During the Q2 earnings call, management discussed the launch of its new edge computing CDN service, in which data gets moved out of a remote data center and located more closely to the end user to speed up processing times. This new capability significantly increases Limelight’s reach in the global CDN space, and it raised $110 million via convertible debt subsequent to the end of the quarter to give it some cash and operating flexibility. Paired with the continual rollout of internet-based TV streaming and a return of live sporting events, there is ample opportunity for this small digital infrastructure outfit to continue growing.
As of this writing, shares trade for just 2.9 times 2020 expected sales. I’ll be using the recent pullback to add to my small position in this stay-at-home stock.
Easier than ever to stay home when sick
I’ve been a happy Teladoc shareholder for a few years now, but 2020 has thus far been the most exciting year yet. Telemedicine (a visit with a healthcare professional via phone or video conference) has been a promising industry, but the pandemic has forever changed things.
Teladoc’s total visits in Q2 increased 203% from a year ago to 2.8 million, leading to 85% revenue growth to $241 million. Revenue guidance of at least $980 million for the full-year period (a 77% increase over 2019) and adjusted EBITDA (earnings before interest, tax, depreciation, and amortization) of at least $85 million was also issued, and 2021 preliminary guidance of another 30% to 40% revenue growth was also provided. The leader in telemedicine is clearly getting a massive boost from the effects of COVID-19.

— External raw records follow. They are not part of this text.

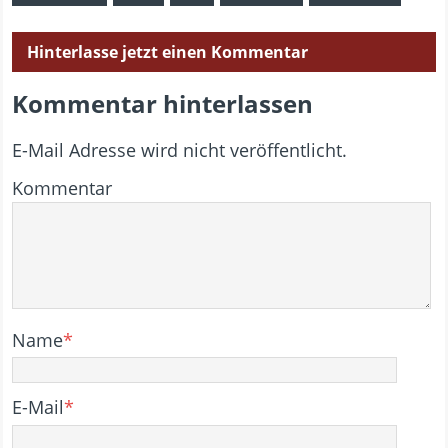
Hinterlasse jetzt einen Kommentar
Kommentar hinterlassen
E-Mail Adresse wird nicht veröffentlicht.
Kommentar
Name
*
E-Mail
*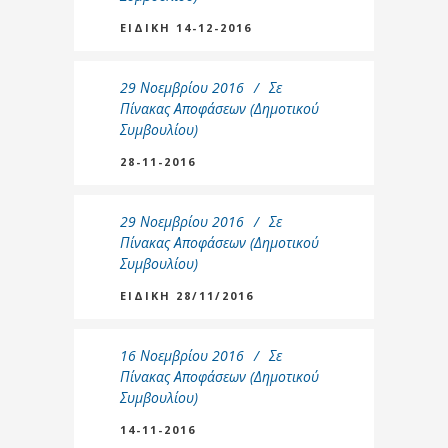
ΕΙΔΙΚΗ 14-12-2016
29 Νοεμβρίου 2016
Σε
Πίνακας Αποφάσεων (Δημοτικού
Συμβουλίου)
28-11-2016
29 Νοεμβρίου 2016
Σε
Πίνακας Αποφάσεων (Δημοτικού
Συμβουλίου)
ΕΙΔΙΚΗ 28/11/2016
16 Νοεμβρίου 2016
Σε
Πίνακας Αποφάσεων (Δημοτικού
Συμβουλίου)
14-11-2016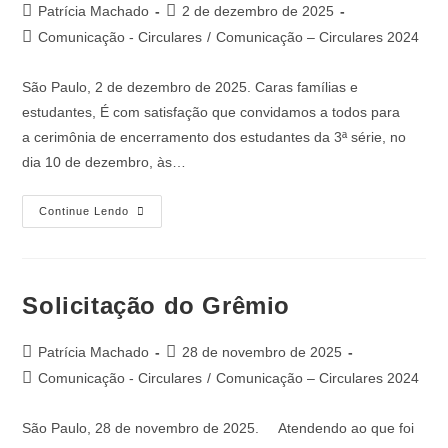
Patrícia Machado
2 de dezembro de 2025
Comunicação - Circulares
/
Comunicação – Circulares 2024
São Paulo, 2 de dezembro de 2025. Caras famílias e
estudantes, É com satisfação que convidamos a todos para
a cerimônia de encerramento dos estudantes da 3ª série, no
dia 10 de dezembro, às…
Continue Lendo
Solicitação do Grêmio
Patrícia Machado
28 de novembro de 2025
Comunicação - Circulares
/
Comunicação – Circulares 2024
São Paulo, 28 de novembro de 2025. Atendendo ao que foi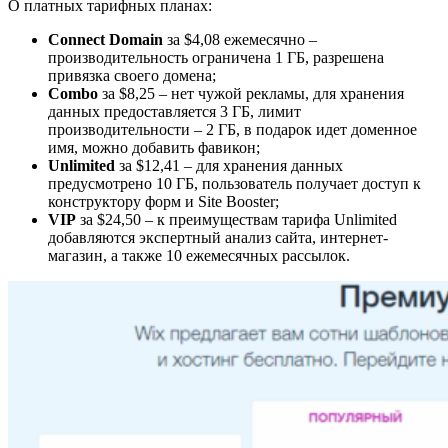
О платных тарифных планах:
Connect Domain
за $4,08 ежемесячно –
производительность ограничена 1 ГБ, разрешена
привязка своего домена;
Combo
за $8,25 – нет чужой рекламы, для хранения
данных предоставляется 3 ГБ, лимит
производительности – 2 ГБ, в подарок идет доменное
имя, можно добавить фавикон;
Unlimited
за $12,41 – для хранения данных
предусмотрено 10 ГБ, пользователь получает доступ к
конструктору форм и Site Booster;
VIP
за $24,50 – к преимуществам тарифа Unlimited
добавляются экспертный анализ сайта, интернет-
магазин, а также 10 ежемесячных рассылок.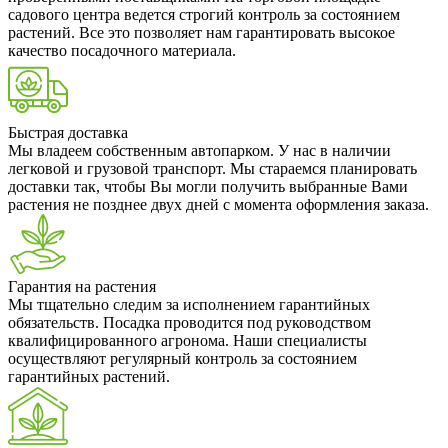
садового центра ведется строгий контроль за состоянием
растений. Все это позволяет нам гарантировать высокое
качество посадочного материала.
Быстрая доставка
Мы владеем собственным автопарком. У нас в наличии
легковой и грузовой транспорт. Мы стараемся планировать
доставки так, чтобы Вы могли получить выбранные Вами
растения не позднее двух дней с момента оформления заказа.
Гарантия на растения
Мы тщательно следим за исполнением гарантийных
обязательств. Посадка проводится под руководством
квалифицированного агронома. Наши специалисты
осуществляют регулярный контроль за состоянием
гарантийных растений.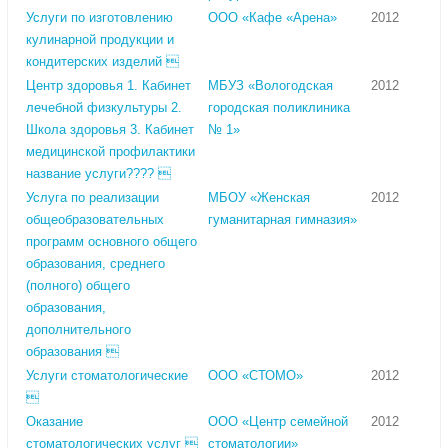
Услуги по изготовлению
ООО «Кафе «Арена»
2012
кулинарной продукции и
кондитерских изделий 
Центр здоровья 1. Кабинет
МБУЗ «Вологодская
2012
лечебной физкультуры 2.
городская поликлиника
Школа здоровья 3. Кабинет
№ 1»
медицинской профилактики
название услуги???? 
Услуга по реализации
МБОУ «Женская
2012
общеобразовательных
гуманитарная гимназия»
программ основного общего
образования, среднего
(полного) общего
образования,
дополнительного
образования 
Услуги стоматологические
ООО «СТОМО»
2012

Оказание
ООО «Центр семейной
2012
стоматологических услуг 
стоматологии»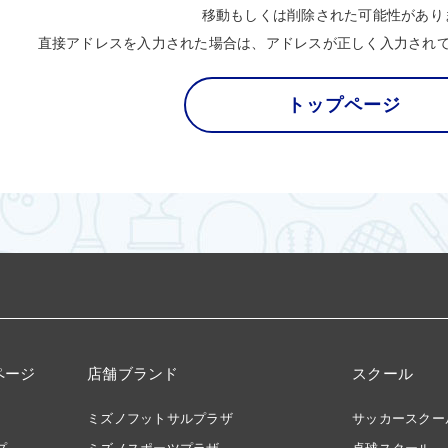
移動もしくは削除された可能性があり
直接アドレスを入力された場合は、アドレスが正しく入力され
トップページ
ページ
店舗ブランド
スクール
ミズノフットサルプラザ
サッカースクー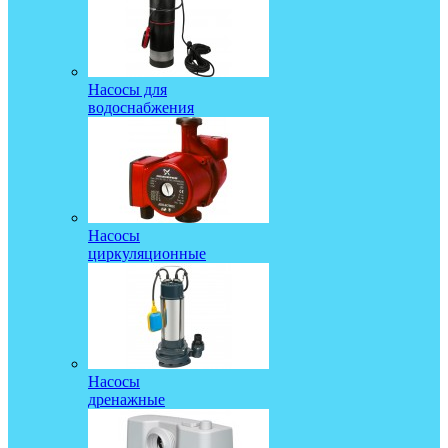
Насосы для
водоснабжения
Насосы
циркуляционные
Насосы
дренажные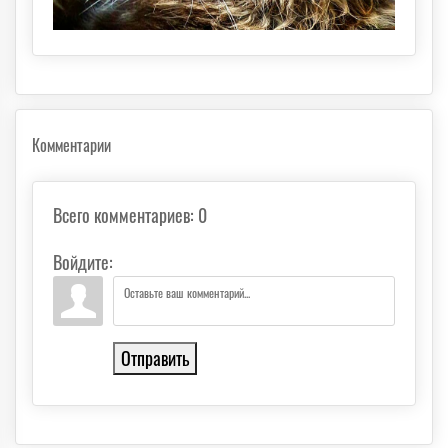
Комментарии
Всего комментариев
:
0
Войдите:
Отправить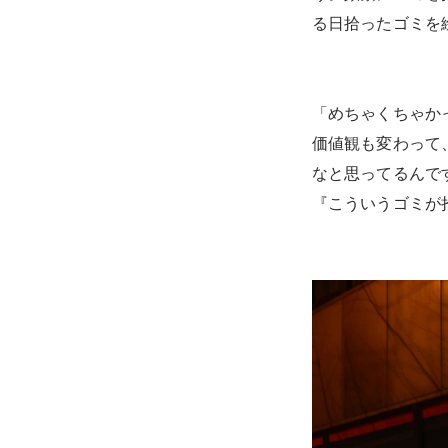
る日拾ったゴミを
「めちゃくちゃか
価値観も変わって
なと思ってるんで
『こういうゴミが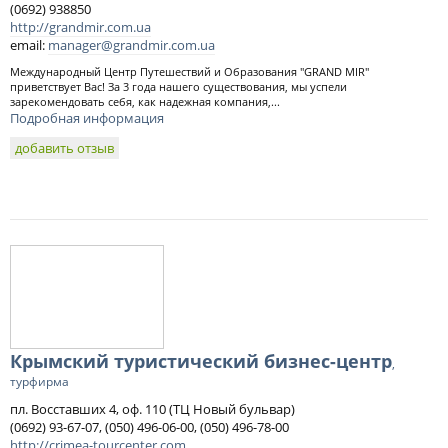
(0692) 938850
http://grandmir.com.ua
email:
manager@grandmir.com.ua
Международный Центр Путешествий и Образования "GRAND MIR"
приветствует Вас! За 3 года нашего существования, мы успели
зарекомендовать себя, как надежная компания,...
Подробная информация
добавить отзыв
Крымский туристический бизнес-центр
,
турфирма
пл. Восставших 4, оф. 110 (ТЦ Новый бульвар)
(0692) 93-67-07, (050) 496-06-00, (050) 496-78-00
http://crimea-tourcenter.com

But of course the rosy outlook was before Teladoc announced it was merging with high-flying outfit Livongo Health (NASDAQ:LVGO). Post-merger, Teladoc shareholders will own 58% of the company to Livongo shareholders’ 42%. While the deal (valued at $18.5 billion based on stock prices on Aug. 4) was initially panned by many, I think the long-term implications of the tie-up bode well for owners. The merger brings together two of the fastest-growing companies in healthcare tech, deepening Teladoc’s lead in what I think will be a very important industry after the pandemic is beaten.
The resulting company will be a powerhouse with combined revenue of $1.3 billion in 2020 and still growing well into double-digit percentages. The stock is undeniably expensive at well over 20 times 2020 expected revenue (when factoring for the merger). But looking out over the next decade, I think Teladoc will continue its long-term winning ways as healthcare industry virtualization speeds up because of COVID-19.